OpenShift Container Storage: Replacing a Drive

This process should be followed when an OSD Pod is in an Error or CrashLoopBackOff state and the root cause is a failed underlying storage device. This process can also be used to replace a healthy drive or a drive that is intermittently in an Error state.

Removing failed OSD from Ceph cluster

The first step is to identify the OCP node that has the OSD scheduled on it that is to be replaced. Make sure to record the OCP node name for use in future step. In this example, rook-ceph-osd-0-6d77d6c7c6-m8xj6 needs to be replaced and compute-2 is the OCP node on which the OSD is scheduled. If the OSD to be replaced is currently healthy, the status of the pod will be Running.

# oc get -n openshift-storage pods -l app=rook-ceph-osd -o wide

Example output:.

rook-ceph-osd-0-6d77d6c7c6-m8xj6 0/1
CrashLoopBackOff 0 24h 10.129.0.16 compute-2
rook-ceph-osd-1-85d99fb95f-2svc7 1/1 Running 0 24h 10.128.2.24 compute-0
rook-ceph-osd-2-6c66cdb977-jp542 1/1 Running 0 24h 10.130.0.18 compute-1

The OSD deployment needs to be scaled down so the OSD pod will be deleted or terminated.

# osd_id_to_remove=0
# oc scale -n openshift-storage deployment rook-ceph-osd-${osd_id_to_remove} --replicas=0

Example output.

deployment.extensions/rook-ceph-osd-0 scaled

Verify that the rook-ceph-osd pod is terminated.

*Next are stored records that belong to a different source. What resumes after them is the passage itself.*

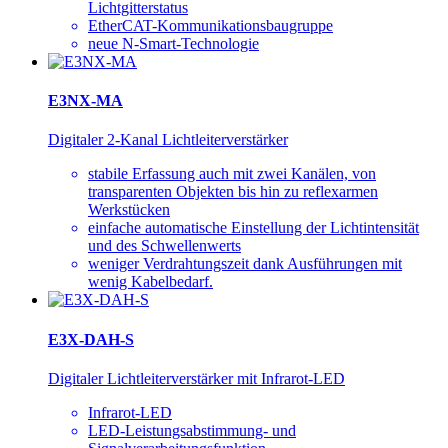
Lichtgitterstatus
EtherCAT-Kommunikationsbaugruppe
neue N-Smart-Technologie
E3NX-MA
Digitaler 2-Kanal Lichtleiterverstärker
stabile Erfassung auch mit zwei Kanälen, von
transparenten Objekten bis hin zu reflexarmen
Werkstücken
einfache automatische Einstellung der Lichtintensität
und des Schwellenwerts
weniger Verdrahtungszeit dank Ausführungen mit
wenig Kabelbedarf.
E3X-DAH-S
Digitaler Lichtleiterverstärker mit Infrarot-LED
Infrarot-LED
LED-Leistungsabstimmung- und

# oc get -n openshift-storage pods -l ceph-osd-id=${osd_id_to_remove}

The pod should be deleted.

No resources found in openshift-storage namespace.

The following commands will remove a OSD from the Ceph cluster so a new OSD can be added.

Change OSD_ID_TO_REMOVE to the OSD that was terminated. In this example, OSD 0'' is to be removed. The OSD ID is the integer in the pod name immediately after therook-ceph-osd-'' prefix.

Make sure any prior removal jobs are deleted. For example, oc delete job ocs-osd-removal-0.

# oc process -n openshift-storage ocs-osd-removal -p FAILED_OSD_ID=${osd_id_to_remove} | oc create -f -

A job will be started to remove the OSD. The job should complete within several seconds. To view the results of the job, retrieve the logs of the pod associated with the job.

# oc logs -n openshift-storage ocs-osd-removal-${osd_id_to_remove}-<pod-suffix>

Example output.

++ grep `osd.0' ++ ceph osd tree ++ awk `\{print
$5}'
* osd_status=down OSD 0 is down. Proceeding to mark out and purge
* [[ down == ]]
* echo `OSD 0 is down. Proceeding to mark out and purge'
* ceph osd out osd.0 marked out osd.0.
* ceph osd purge osd.0 –force –yes-i-really-mean-it purged osd.0

Delete PVC resources associated with failed OSD

First the PVC must be identified that is associated with the OSD that was terminated and then purged from the Ceph cluster in the prior section.

# oc get -n openshift-storage -o yaml deployment rook-ceph-osd-${osd_id_to_remove} | grep ceph.rook.io/pvc

Example output.

ceph.rook.io/pvc: ocs-deviceset-0-0-nvs68
ceph.rook.io/pvc: ocs-deviceset-0-0-nvs68

Now identify the PV associated with the PVC. Make sure to use your PVC name identified in prior step.

# oc get -n openshift-storage pvc ocs-deviceset-0-0-nvs68

Example output.

NAME STATUS VOLUME CAPACITY ACCESS MODES
STORAGECLASS AGE ocs-deviceset-0-0-nvs68 Bound local-pv-d9c5cbd6 100Gi
RWO localblock 24h

Now the storage device name needs to be identified. Make sure to use your PV name identified in prior step. Record the device name (i.e., sdb).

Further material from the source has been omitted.